---------- Material shown

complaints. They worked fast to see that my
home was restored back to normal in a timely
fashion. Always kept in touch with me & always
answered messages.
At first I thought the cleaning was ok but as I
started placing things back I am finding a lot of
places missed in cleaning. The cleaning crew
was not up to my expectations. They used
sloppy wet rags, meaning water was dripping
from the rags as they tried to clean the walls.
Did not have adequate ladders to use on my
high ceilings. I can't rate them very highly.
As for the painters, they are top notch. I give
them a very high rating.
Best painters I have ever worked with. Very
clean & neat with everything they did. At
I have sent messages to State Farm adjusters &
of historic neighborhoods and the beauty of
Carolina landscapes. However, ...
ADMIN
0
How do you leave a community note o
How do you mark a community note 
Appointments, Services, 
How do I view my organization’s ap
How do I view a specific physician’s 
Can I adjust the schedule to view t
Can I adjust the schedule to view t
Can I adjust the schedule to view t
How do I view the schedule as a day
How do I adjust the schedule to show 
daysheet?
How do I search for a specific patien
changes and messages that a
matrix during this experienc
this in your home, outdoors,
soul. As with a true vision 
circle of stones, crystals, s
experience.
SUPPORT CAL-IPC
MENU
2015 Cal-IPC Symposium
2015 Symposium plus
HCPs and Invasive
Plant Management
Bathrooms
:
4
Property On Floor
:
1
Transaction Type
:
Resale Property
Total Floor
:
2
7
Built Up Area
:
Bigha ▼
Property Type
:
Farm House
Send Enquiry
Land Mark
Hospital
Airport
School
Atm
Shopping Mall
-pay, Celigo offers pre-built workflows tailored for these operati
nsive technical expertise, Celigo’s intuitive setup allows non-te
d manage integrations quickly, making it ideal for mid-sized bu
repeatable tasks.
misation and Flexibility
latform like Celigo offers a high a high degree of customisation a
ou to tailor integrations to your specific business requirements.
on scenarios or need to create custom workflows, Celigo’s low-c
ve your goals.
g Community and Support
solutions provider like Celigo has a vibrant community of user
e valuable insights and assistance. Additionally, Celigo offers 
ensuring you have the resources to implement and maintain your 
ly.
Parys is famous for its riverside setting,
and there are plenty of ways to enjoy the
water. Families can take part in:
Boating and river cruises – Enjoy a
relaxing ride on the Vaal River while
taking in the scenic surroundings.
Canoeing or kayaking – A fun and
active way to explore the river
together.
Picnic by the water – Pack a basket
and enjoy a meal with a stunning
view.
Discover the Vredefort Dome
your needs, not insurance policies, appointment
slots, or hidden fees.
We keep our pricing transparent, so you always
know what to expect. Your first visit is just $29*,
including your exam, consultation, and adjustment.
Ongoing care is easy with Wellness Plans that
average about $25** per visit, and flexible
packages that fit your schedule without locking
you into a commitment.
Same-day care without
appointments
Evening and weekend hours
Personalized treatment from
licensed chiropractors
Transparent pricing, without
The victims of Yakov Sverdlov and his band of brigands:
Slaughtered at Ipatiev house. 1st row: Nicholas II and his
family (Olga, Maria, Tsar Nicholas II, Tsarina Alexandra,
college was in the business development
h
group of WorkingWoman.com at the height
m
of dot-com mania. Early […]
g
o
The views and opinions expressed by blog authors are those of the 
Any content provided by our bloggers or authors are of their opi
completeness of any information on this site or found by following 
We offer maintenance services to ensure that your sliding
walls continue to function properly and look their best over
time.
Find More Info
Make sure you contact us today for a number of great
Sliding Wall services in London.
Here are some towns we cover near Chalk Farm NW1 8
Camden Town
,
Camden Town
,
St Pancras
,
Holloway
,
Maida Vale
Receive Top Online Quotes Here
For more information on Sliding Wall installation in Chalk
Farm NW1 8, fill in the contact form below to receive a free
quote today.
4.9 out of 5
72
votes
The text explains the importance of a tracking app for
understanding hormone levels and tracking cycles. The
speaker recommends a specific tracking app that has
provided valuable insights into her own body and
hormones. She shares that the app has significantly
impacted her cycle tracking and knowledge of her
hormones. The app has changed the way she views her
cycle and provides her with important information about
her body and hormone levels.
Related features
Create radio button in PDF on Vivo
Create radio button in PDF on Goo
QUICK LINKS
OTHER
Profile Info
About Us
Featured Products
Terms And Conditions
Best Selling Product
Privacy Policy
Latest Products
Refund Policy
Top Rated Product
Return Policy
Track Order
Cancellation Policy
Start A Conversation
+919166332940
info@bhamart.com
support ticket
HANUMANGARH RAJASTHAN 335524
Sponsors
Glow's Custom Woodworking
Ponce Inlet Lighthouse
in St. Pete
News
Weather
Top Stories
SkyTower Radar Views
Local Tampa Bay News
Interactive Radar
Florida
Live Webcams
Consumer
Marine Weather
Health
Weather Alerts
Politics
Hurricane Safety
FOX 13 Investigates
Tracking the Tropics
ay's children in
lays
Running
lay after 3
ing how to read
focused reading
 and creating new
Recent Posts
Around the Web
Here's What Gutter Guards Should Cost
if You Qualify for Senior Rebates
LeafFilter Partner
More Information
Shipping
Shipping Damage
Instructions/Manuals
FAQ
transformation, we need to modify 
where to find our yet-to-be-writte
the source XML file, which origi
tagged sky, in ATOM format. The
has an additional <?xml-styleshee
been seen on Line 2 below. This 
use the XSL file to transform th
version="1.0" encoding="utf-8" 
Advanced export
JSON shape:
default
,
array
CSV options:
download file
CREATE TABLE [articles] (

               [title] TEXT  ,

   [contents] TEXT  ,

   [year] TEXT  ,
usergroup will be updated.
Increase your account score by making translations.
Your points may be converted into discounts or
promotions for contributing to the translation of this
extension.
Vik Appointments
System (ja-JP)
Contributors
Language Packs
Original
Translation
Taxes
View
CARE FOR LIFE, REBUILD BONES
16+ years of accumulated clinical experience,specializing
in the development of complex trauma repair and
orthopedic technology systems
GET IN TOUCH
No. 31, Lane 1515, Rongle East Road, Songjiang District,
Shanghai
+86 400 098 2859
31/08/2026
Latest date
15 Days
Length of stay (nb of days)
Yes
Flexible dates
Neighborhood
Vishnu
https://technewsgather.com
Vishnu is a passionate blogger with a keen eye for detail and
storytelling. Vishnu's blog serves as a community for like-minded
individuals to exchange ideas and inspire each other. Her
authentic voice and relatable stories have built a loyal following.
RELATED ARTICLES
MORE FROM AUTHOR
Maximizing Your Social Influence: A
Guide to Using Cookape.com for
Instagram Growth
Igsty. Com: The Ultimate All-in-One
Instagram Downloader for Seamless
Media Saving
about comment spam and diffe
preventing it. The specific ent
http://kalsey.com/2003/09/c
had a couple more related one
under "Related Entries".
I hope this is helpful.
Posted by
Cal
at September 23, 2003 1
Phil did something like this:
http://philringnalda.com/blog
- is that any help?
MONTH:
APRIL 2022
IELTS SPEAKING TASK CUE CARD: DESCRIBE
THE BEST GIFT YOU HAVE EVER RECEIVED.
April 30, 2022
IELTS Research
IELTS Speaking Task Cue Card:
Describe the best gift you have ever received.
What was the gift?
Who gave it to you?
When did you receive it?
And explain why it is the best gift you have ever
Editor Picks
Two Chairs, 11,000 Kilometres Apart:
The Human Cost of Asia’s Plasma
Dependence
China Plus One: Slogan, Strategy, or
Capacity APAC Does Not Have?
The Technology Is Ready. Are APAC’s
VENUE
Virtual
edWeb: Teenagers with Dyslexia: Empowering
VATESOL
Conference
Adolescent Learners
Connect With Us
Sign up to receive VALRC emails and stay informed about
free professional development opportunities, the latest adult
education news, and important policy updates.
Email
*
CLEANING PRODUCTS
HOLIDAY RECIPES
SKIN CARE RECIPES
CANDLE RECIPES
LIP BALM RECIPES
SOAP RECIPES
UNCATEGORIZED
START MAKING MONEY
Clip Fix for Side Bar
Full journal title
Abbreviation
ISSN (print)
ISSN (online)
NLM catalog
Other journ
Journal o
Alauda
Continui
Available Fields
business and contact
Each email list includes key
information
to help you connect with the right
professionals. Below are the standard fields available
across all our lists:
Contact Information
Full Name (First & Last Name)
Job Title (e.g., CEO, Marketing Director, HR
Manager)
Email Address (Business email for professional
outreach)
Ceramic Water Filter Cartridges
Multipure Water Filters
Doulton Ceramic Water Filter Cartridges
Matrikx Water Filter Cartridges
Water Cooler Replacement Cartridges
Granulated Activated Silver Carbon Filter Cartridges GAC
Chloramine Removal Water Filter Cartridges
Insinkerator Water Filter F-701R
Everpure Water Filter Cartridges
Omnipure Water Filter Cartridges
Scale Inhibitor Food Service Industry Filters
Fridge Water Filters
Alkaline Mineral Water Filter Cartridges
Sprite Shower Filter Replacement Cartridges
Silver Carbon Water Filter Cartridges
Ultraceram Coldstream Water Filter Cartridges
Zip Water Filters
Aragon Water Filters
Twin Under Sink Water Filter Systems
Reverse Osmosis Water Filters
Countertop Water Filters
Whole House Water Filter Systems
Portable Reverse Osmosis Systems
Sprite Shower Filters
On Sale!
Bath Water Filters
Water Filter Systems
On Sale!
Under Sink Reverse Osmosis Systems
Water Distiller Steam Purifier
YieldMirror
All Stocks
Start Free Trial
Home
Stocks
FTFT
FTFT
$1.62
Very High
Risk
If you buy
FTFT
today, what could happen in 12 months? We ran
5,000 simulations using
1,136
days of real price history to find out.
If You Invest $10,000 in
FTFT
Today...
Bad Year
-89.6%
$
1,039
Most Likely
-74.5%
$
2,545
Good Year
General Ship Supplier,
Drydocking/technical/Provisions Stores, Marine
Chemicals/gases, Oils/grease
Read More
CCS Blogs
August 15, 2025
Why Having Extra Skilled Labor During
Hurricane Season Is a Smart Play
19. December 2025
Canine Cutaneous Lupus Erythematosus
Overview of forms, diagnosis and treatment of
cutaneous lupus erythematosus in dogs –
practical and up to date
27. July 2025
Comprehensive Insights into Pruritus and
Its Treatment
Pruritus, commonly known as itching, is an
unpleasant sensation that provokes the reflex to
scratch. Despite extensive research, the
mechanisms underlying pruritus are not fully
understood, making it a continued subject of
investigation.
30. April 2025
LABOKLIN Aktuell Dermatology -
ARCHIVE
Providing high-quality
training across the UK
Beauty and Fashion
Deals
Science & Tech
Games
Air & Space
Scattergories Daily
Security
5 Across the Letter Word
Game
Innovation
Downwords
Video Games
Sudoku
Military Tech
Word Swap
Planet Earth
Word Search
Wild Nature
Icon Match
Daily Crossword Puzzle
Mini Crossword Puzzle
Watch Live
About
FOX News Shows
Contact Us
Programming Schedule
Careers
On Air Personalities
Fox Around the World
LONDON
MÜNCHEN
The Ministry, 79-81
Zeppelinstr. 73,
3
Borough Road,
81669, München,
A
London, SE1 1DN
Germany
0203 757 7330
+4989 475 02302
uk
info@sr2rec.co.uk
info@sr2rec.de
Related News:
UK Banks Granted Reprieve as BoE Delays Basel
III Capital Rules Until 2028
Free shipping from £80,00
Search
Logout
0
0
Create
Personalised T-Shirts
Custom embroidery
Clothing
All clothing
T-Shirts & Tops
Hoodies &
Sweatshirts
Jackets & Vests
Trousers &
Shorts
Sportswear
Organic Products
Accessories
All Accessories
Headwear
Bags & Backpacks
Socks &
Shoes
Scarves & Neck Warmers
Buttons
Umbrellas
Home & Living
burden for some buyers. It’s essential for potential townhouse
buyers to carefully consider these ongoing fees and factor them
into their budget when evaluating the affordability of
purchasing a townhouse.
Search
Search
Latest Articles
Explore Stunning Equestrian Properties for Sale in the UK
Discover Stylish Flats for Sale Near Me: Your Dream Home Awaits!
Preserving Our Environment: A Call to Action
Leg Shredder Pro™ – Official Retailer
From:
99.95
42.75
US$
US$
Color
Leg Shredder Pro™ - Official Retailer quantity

--------------------

=== Directions for this task ===
All that should appear in the response is the run of lines from the first line of the entries through the line containing "How do I view a specific physician’s", copied exactly.

=== Output of the task ===
complaints. They worked fast to see that my
home was restored back to normal in a timely
fashion. Always kept in touch with me & always
answered messages.
At first I thought the cleaning was ok but as I
started placing things back I am finding a lot of
places missed in cleaning. The cleaning crew
was not up to my expectations. They used
sloppy wet rags, meaning water was dripping
from the rags as they tried to clean the walls.
Did not have adequate ladders to use on my
high ceilings. I can't rate them very highly.
As for the painters, they are top notch. I give
them a very high rating.
Best painters I have ever worked with. Very
clean & neat with everything they did. At
I have sent messages to State Farm adjusters &
of historic neighborhoods and the beauty of
Carolina landscapes. However, ...
ADMIN
0
How do you leave a community note o
How do you mark a community note 
Appointments, Services, 
How do I view my organization’s ap
How do I view a specific physician’s 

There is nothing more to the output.